▸ EXERCISE PROMPT
Copy each line of the entries that includes the word "elements".

Page segmentation data

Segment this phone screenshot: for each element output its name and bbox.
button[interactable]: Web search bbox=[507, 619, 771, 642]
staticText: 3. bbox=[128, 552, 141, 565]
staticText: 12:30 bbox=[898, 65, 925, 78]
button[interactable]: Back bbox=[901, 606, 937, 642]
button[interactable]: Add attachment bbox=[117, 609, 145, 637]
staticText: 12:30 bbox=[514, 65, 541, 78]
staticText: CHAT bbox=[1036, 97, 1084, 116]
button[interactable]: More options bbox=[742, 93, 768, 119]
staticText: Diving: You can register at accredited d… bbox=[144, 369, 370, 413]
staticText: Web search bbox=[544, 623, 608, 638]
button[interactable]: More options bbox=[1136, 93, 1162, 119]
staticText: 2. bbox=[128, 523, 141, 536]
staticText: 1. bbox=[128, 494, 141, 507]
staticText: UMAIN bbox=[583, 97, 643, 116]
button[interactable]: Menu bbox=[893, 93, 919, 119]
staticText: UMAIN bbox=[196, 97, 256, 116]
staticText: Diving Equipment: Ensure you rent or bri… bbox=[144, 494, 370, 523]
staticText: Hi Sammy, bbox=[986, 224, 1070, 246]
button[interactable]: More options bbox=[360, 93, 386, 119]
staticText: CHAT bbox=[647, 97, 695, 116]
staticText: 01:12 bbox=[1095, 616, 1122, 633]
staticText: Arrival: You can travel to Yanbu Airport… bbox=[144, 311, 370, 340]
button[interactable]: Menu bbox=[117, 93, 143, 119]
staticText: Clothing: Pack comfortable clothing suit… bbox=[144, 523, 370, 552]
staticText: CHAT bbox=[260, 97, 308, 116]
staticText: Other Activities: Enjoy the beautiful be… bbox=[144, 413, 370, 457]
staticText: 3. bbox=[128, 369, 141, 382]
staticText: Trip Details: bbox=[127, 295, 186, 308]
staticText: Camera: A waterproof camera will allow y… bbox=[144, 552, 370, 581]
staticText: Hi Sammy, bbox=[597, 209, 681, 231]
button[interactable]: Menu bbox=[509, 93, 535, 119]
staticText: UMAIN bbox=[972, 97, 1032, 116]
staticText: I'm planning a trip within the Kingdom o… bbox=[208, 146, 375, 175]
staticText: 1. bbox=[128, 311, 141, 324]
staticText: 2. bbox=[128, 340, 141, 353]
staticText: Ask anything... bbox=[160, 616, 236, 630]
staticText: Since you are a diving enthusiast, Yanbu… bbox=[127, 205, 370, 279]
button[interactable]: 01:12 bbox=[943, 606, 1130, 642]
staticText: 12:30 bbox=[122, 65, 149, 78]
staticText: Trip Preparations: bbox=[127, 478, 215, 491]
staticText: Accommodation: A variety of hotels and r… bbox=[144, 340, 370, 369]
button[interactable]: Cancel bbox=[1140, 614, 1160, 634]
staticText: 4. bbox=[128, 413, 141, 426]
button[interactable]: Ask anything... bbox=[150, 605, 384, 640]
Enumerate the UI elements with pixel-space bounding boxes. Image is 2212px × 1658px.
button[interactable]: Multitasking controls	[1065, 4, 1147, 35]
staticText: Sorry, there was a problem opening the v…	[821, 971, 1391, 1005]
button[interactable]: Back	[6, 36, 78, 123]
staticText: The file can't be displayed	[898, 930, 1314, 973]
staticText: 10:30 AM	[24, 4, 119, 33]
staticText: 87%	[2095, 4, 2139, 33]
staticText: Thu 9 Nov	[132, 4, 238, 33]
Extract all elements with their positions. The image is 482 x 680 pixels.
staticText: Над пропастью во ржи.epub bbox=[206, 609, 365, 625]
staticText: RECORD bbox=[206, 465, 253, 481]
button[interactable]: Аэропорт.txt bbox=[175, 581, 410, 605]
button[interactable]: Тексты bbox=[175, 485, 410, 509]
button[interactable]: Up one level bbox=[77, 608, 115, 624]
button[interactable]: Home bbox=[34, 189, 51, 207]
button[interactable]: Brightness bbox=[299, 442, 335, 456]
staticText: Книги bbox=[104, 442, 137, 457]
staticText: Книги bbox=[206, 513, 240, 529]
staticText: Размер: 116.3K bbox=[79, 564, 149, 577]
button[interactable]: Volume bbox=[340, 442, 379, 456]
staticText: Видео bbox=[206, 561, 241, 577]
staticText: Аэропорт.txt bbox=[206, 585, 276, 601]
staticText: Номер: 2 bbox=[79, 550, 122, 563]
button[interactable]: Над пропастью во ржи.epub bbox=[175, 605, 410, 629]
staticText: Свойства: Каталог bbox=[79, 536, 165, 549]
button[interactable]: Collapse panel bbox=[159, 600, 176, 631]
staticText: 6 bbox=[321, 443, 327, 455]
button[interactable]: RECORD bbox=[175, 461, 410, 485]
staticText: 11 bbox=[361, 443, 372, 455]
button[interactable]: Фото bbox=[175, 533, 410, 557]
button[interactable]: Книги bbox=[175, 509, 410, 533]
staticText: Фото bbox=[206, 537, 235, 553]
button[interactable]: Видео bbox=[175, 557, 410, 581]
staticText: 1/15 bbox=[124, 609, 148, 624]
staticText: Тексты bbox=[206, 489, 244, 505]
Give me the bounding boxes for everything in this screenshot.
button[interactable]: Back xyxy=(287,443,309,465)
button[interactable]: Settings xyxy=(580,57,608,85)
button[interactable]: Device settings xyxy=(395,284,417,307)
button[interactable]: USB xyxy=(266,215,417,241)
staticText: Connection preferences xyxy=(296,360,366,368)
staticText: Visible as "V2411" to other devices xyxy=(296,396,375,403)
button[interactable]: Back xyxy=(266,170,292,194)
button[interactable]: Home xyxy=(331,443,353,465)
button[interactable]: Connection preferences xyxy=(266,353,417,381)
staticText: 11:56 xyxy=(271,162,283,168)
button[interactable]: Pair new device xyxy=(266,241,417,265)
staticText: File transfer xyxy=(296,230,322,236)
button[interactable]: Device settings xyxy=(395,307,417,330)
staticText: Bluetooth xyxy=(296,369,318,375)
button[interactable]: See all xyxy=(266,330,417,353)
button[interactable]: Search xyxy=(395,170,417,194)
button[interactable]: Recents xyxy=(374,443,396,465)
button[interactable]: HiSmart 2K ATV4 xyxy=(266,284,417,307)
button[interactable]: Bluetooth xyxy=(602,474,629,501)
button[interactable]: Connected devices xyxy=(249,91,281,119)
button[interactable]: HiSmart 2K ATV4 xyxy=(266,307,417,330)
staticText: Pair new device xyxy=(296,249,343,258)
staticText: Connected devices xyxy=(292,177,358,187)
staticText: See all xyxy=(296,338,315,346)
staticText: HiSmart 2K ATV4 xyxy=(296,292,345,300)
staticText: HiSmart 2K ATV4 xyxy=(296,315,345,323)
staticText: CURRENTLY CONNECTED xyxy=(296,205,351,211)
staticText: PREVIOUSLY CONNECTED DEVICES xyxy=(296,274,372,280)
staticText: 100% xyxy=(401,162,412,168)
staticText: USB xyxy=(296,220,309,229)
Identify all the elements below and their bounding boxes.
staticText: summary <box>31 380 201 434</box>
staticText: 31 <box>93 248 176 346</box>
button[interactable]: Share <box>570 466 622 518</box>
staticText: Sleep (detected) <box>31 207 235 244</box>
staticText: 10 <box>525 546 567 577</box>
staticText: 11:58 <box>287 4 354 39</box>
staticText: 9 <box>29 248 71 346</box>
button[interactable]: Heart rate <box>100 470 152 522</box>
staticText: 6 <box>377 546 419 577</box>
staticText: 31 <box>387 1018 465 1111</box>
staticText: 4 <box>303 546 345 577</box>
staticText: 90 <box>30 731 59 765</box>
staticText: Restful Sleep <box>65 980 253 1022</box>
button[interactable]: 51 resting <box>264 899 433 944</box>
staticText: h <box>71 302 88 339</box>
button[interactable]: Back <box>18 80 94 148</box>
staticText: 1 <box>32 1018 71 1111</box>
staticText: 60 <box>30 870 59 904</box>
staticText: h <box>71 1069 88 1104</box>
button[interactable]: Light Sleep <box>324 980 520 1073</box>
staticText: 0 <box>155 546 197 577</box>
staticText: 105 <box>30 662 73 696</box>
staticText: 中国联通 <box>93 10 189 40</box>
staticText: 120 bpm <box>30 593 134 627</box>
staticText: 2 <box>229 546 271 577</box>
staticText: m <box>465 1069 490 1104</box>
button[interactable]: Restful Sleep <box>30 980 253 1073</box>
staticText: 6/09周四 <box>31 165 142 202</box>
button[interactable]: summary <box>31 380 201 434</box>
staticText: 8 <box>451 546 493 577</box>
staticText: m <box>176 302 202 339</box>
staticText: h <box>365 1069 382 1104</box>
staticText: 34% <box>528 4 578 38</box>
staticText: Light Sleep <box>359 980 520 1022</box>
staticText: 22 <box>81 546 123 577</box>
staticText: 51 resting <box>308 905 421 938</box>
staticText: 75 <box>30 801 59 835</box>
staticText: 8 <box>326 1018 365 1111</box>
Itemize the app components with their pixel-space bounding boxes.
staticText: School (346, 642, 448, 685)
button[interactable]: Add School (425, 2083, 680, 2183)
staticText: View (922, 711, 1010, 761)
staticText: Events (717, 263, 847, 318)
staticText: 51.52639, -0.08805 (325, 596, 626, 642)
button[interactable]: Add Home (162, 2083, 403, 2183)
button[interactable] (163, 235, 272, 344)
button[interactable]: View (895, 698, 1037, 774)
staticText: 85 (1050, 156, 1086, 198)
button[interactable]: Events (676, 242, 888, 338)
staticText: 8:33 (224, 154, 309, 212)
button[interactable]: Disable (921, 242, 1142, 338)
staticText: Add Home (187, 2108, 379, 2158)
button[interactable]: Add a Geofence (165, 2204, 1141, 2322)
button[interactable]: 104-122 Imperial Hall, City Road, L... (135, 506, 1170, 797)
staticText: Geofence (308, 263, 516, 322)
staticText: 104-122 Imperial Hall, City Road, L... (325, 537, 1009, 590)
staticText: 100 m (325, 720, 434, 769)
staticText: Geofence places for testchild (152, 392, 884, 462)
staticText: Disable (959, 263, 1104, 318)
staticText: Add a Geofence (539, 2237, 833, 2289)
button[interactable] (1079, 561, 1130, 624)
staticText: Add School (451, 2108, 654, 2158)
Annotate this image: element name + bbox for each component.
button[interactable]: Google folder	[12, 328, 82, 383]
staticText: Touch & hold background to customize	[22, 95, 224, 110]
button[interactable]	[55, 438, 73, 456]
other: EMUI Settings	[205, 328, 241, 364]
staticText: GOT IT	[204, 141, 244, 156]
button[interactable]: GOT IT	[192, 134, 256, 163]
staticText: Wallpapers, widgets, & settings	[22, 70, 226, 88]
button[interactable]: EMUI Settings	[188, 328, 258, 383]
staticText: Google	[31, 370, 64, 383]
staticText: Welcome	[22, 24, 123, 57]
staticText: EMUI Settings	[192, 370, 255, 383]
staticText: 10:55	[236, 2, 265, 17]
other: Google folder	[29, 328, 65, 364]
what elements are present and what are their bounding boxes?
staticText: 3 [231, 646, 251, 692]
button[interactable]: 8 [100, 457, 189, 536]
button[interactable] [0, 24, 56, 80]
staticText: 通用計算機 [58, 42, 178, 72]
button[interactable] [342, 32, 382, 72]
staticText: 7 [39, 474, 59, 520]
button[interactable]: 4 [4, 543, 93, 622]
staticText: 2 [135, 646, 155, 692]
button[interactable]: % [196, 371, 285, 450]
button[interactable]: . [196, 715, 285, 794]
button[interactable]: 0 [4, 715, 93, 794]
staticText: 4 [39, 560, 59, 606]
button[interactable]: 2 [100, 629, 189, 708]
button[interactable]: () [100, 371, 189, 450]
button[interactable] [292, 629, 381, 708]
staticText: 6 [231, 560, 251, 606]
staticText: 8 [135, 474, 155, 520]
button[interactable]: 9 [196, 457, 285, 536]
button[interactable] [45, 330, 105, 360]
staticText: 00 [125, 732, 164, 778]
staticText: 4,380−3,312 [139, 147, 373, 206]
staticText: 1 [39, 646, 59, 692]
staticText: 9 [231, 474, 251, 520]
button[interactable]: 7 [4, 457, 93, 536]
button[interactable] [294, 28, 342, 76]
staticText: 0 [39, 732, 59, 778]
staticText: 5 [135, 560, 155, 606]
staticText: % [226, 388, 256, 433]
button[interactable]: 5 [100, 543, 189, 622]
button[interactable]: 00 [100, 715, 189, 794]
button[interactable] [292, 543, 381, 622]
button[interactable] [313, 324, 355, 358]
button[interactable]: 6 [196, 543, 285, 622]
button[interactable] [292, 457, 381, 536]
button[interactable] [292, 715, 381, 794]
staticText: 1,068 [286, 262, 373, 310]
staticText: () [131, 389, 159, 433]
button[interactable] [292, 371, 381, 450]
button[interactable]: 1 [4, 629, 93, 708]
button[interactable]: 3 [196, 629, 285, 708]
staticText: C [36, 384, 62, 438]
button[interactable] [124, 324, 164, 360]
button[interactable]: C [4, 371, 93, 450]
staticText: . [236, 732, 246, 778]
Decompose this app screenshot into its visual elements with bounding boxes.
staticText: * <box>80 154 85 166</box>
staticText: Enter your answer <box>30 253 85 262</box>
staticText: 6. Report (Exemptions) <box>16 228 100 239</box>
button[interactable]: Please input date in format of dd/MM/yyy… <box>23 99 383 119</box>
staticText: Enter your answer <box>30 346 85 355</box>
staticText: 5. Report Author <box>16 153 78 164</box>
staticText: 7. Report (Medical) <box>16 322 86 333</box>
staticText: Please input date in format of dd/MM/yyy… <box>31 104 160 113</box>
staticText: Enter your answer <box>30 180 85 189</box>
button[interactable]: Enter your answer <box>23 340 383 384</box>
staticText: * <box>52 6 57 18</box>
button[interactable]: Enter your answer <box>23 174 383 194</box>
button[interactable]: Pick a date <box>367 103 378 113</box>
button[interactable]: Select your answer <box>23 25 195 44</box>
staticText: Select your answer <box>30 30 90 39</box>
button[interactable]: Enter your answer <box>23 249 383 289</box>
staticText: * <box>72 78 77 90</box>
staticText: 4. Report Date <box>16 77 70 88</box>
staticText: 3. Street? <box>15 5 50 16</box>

▸ RESPONSE FOR THIS EXERCISE
Enumerate the UI elements with pixel-space bounding boxes. Image is 2212px × 1658px.
Extract all elements with their positions. The image is 482 x 680 pixels.
Identify all the elements below and their bounding boxes.
what elements are present and what are their bounding boxes?
Decompose this app screenshot into its visual elements with bounding boxes.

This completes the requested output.